◆ **TASK INSTRUCTIONS**
Below is the data. Give it again, complete and exact.

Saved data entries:
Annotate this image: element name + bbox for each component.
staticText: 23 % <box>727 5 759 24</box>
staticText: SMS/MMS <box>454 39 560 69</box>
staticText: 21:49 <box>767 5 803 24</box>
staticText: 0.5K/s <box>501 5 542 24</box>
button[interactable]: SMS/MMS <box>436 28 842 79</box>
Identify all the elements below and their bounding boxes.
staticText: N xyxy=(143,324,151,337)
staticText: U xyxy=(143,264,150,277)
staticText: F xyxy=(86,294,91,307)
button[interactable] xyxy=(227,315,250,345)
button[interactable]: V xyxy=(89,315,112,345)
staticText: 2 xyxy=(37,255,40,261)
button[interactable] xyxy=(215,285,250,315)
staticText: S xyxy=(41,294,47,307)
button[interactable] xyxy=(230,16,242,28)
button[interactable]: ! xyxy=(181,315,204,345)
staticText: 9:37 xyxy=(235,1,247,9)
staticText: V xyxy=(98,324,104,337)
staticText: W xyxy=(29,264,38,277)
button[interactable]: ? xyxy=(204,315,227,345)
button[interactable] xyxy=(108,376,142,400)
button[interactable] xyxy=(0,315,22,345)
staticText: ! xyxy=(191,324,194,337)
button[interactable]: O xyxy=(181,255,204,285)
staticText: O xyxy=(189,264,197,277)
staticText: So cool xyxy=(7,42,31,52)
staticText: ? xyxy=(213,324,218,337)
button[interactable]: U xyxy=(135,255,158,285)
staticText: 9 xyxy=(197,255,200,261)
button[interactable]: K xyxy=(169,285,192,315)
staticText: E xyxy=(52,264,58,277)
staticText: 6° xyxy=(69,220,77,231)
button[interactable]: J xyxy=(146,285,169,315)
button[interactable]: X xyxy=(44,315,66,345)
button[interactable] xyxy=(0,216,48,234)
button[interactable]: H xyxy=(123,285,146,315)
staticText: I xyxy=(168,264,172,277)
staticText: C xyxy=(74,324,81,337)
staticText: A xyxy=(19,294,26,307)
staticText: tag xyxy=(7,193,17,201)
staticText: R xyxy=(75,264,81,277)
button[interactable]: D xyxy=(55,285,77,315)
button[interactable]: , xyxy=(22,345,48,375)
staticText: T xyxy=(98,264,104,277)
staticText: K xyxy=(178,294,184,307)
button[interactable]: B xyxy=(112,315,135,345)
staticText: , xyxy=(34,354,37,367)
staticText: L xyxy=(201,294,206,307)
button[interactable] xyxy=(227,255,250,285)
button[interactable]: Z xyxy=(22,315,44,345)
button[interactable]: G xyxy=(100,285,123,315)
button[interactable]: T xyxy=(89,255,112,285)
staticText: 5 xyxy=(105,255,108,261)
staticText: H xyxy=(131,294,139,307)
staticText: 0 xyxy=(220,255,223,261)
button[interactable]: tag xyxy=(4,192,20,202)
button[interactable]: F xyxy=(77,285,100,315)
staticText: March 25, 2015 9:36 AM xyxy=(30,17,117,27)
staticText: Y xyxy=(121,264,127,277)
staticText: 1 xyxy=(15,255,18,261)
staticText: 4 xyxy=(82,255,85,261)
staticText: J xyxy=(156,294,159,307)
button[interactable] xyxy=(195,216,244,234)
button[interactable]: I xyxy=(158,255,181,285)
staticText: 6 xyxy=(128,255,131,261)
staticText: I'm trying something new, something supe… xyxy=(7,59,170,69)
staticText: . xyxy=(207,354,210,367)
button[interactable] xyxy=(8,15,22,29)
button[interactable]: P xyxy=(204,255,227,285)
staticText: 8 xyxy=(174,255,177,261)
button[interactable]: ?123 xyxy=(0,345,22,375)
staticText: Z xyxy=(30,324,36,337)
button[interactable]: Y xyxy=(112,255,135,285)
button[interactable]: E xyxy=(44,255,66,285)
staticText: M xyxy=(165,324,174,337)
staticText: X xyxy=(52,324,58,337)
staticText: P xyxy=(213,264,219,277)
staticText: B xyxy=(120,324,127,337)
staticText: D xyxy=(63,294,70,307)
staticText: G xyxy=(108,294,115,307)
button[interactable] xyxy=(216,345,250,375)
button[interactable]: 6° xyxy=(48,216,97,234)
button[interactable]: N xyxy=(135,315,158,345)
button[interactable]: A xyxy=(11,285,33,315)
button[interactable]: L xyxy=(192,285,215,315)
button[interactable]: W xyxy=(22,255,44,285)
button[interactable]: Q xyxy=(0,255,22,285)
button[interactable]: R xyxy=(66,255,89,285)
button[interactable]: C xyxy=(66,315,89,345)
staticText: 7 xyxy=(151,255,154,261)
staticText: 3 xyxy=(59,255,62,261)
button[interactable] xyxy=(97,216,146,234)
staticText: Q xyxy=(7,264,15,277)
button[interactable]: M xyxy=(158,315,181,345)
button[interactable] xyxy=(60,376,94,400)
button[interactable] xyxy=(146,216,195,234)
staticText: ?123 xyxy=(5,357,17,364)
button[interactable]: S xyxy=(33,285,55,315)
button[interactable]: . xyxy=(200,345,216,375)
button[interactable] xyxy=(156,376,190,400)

◆ **ANSWER TO THIS TASK**
Annotate this image: element name + bbox for each component.
staticText: 23 % <box>727 5 759 24</box>
staticText: SMS/MMS <box>454 39 560 69</box>
staticText: 21:49 <box>767 5 803 24</box>
staticText: 0.5K/s <box>501 5 542 24</box>
button[interactable]: SMS/MMS <box>436 28 842 79</box>
Identify all the elements below and their bounding boxes.
staticText: N xyxy=(143,324,151,337)
staticText: U xyxy=(143,264,150,277)
staticText: F xyxy=(86,294,91,307)
button[interactable] xyxy=(227,315,250,345)
button[interactable]: V xyxy=(89,315,112,345)
staticText: 2 xyxy=(37,255,40,261)
button[interactable] xyxy=(215,285,250,315)
staticText: S xyxy=(41,294,47,307)
button[interactable] xyxy=(230,16,242,28)
button[interactable]: ! xyxy=(181,315,204,345)
staticText: 9:37 xyxy=(235,1,247,9)
staticText: V xyxy=(98,324,104,337)
staticText: W xyxy=(29,264,38,277)
button[interactable]: ? xyxy=(204,315,227,345)
button[interactable] xyxy=(108,376,142,400)
button[interactable] xyxy=(0,315,22,345)
staticText: ! xyxy=(191,324,194,337)
button[interactable]: O xyxy=(181,255,204,285)
staticText: O xyxy=(189,264,197,277)
staticText: So cool xyxy=(7,42,31,52)
staticText: ? xyxy=(213,324,218,337)
button[interactable]: U xyxy=(135,255,158,285)
staticText: 9 xyxy=(197,255,200,261)
button[interactable]: K xyxy=(169,285,192,315)
staticText: E xyxy=(52,264,58,277)
staticText: 6° xyxy=(69,220,77,231)
button[interactable]: J xyxy=(146,285,169,315)
button[interactable]: X xyxy=(44,315,66,345)
button[interactable] xyxy=(0,216,48,234)
button[interactable]: H xyxy=(123,285,146,315)
staticText: I xyxy=(168,264,172,277)
staticText: C xyxy=(74,324,81,337)
staticText: A xyxy=(19,294,26,307)
staticText: tag xyxy=(7,193,17,201)
staticText: R xyxy=(75,264,81,277)
button[interactable]: D xyxy=(55,285,77,315)
button[interactable]: , xyxy=(22,345,48,375)
staticText: T xyxy=(98,264,104,277)
staticText: K xyxy=(178,294,184,307)
button[interactable]: B xyxy=(112,315,135,345)
staticText: , xyxy=(34,354,37,367)
staticText: L xyxy=(201,294,206,307)
button[interactable] xyxy=(227,255,250,285)
button[interactable]: Z xyxy=(22,315,44,345)
button[interactable]: G xyxy=(100,285,123,315)
button[interactable]: T xyxy=(89,255,112,285)
staticText: 5 xyxy=(105,255,108,261)
staticText: H xyxy=(131,294,139,307)
staticText: 0 xyxy=(220,255,223,261)
button[interactable]: tag xyxy=(4,192,20,202)
button[interactable]: F xyxy=(77,285,100,315)
staticText: March 25, 2015 9:36 AM xyxy=(30,17,117,27)
staticText: Y xyxy=(121,264,127,277)
staticText: 1 xyxy=(15,255,18,261)
staticText: 4 xyxy=(82,255,85,261)
staticText: J xyxy=(156,294,159,307)
button[interactable] xyxy=(195,216,244,234)
button[interactable]: I xyxy=(158,255,181,285)
staticText: 6 xyxy=(128,255,131,261)
staticText: I'm trying something new, something supe… xyxy=(7,59,170,69)
staticText: . xyxy=(207,354,210,367)
button[interactable] xyxy=(8,15,22,29)
button[interactable]: P xyxy=(204,255,227,285)
staticText: 8 xyxy=(174,255,177,261)
button[interactable]: ?123 xyxy=(0,345,22,375)
staticText: Z xyxy=(30,324,36,337)
button[interactable]: Y xyxy=(112,255,135,285)
button[interactable]: E xyxy=(44,255,66,285)
staticText: M xyxy=(165,324,174,337)
staticText: X xyxy=(52,324,58,337)
staticText: P xyxy=(213,264,219,277)
staticText: B xyxy=(120,324,127,337)
staticText: D xyxy=(63,294,70,307)
staticText: G xyxy=(108,294,115,307)
button[interactable] xyxy=(216,345,250,375)
button[interactable]: 6° xyxy=(48,216,97,234)
button[interactable]: N xyxy=(135,315,158,345)
button[interactable]: A xyxy=(11,285,33,315)
button[interactable]: L xyxy=(192,285,215,315)
button[interactable]: W xyxy=(22,255,44,285)
button[interactable]: Q xyxy=(0,255,22,285)
button[interactable]: R xyxy=(66,255,89,285)
button[interactable]: C xyxy=(66,315,89,345)
staticText: 7 xyxy=(151,255,154,261)
staticText: 3 xyxy=(59,255,62,261)
button[interactable] xyxy=(97,216,146,234)
staticText: Q xyxy=(7,264,15,277)
button[interactable]: M xyxy=(158,315,181,345)
button[interactable] xyxy=(60,376,94,400)
button[interactable] xyxy=(146,216,195,234)
staticText: ?123 xyxy=(5,357,17,364)
button[interactable]: S xyxy=(33,285,55,315)
button[interactable]: . xyxy=(200,345,216,375)
button[interactable] xyxy=(156,376,190,400)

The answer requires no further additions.